One chef’s social experiment: Charge minorities $12, white people $30.

Approach Tunde Wey’s lunch counter/sociology experiment at the Roux Carre market in New Orleans, and — if you’re white — you’ll have a decision to make. And it’s not just whether you want to try his jollof rice or his fried plantains. Wey serves his Nigerian food with a lesson about racial wealth disparity: The median income among African American households in New Orleans is only $25,806, compared to $64,377 for white households. According to the Urban Institute, the national average wealth of white families is $919,000, while the average wealth of black families is $140,000. Wey will share some stats with his customers, and then he’ll tell them the price of their lunch.

If they’re a person of color, they pay $12. If they’re white, he’ll tell them they can either pay $12, or they can pay $30 — two and a half times the base price, which reflects the wealth disparity in New Orleans. He tells them the profits will be redistributed to people of color, but not as charity — just to any minority customers of his who want it, regardless of their income or circumstance.

“When I tell black folks what’s happening, 90 percent of them start laughing, like, ‘For real?’ They’re tickled,” he said. “White folks, there’s this blank — ” he paused and laughed, “— this blank look. They’re like, ‘Huh, okay.’”

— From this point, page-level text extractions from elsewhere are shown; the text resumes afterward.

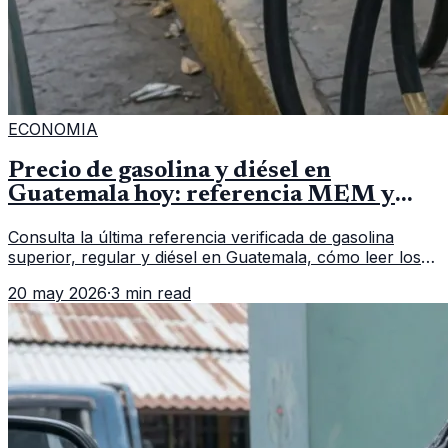
ECONOMIA
Precio de gasolina y diésel en
Guatemala hoy: referencia MEM y
cómo verificar
Consulta la última referencia verificada de gasolina
superior, regular y diésel en Guatemala, cómo leer los
reportes del MEM y qué revisar antes de llenar el
20 may 2026
·
3 min read
tanque.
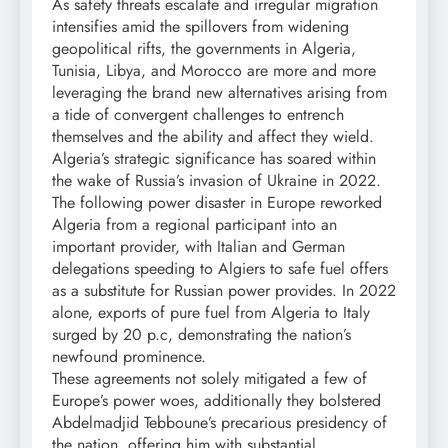
As safety threats escalate and irregular migration
intensifies amid the spillovers from widening
geopolitical rifts, the governments in Algeria,
Tunisia, Libya, and Morocco are more and more
leveraging the brand new alternatives arising from
a tide of convergent challenges to entrench
themselves and the ability and affect they wield.
Algeria’s strategic significance has soared within
the wake of Russia’s invasion of Ukraine in 2022.
The following power disaster in Europe reworked
Algeria from a regional participant into an
important provider, with Italian and German
delegations speeding to Algiers to safe fuel offers
as a substitute for Russian power provides. In 2022
alone, exports of pure fuel from Algeria to Italy
surged by 20 p.c, demonstrating the nation’s
newfound prominence.
These agreements not solely mitigated a few of
Europe’s power woes, additionally they bolstered
Abdelmadjid Tebboune’s precarious presidency of
the nation, offering him with substantial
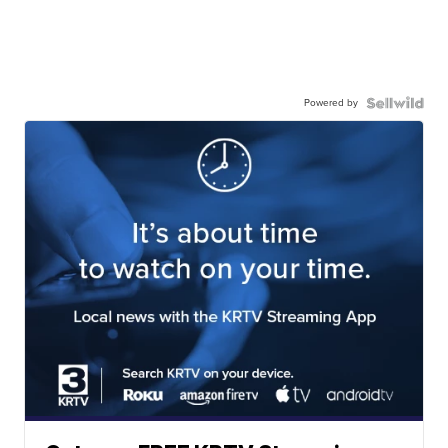
Powered by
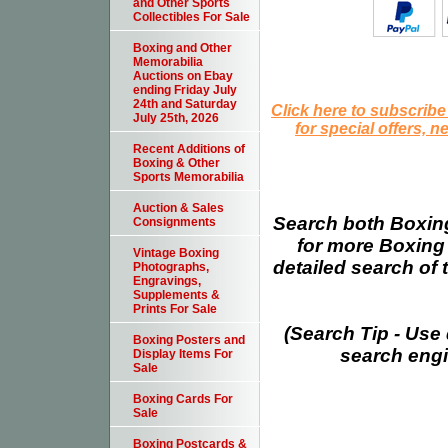
and Other Sports
Collectibles For Sale
Boxing and Other
Memorabilia
Auctions on Ebay
ending Friday July
24th and Saturday
Click here to subscribe
July 25th, 2026
for special offers, 
Recent Additions of
Boxing & Other
Sports Memorabilia
Auction & Sales
Search both Boxing
Consignments
for more Boxing
Vintage Boxing
detailed search of t
Photographs,
Engravings,
Supplements &
Prints For Sale
(Search Tip - Use
Boxing Posters and
search engin
Display Items For
Sale
Boxing Cards For
Sale
Boxing Postcards &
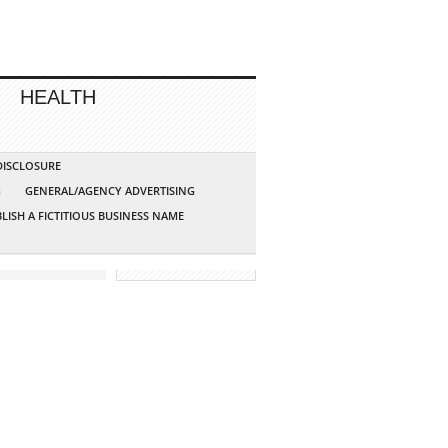
HEALTH
 DISCLOSURE
G
GENERAL/AGENCY ADVERTISING
LISH A FICTITIOUS BUSINESS NAME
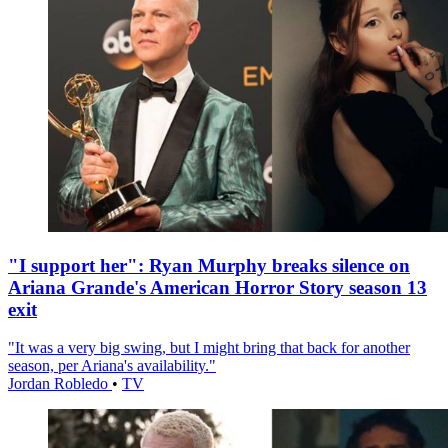
"I support her": Ryan Murphy breaks silence on
Ariana Grande's American Horror Story season 13
exit
"It was a very big swing, but I might bring that back for another
season, per Ariana's availability."
Jordan Robledo
•
TV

Wey is familiar with that look. In 2016, he traveled across the country hosting a dinner series he called “Blackness in America.” He would cook a Nigerian feast for his guests and engage them in conversation about some of the most pervasive problems facing our country, such as racism, sexism and police brutality. Black guests found these discussions cathartic, while many white guests found them uncomfortable. “White folks or privileged folks are quick to try to find a solution, or ask for a solution, as opposed to sitting in the discomfort,” Wey told The Washington Post during one of the dinners.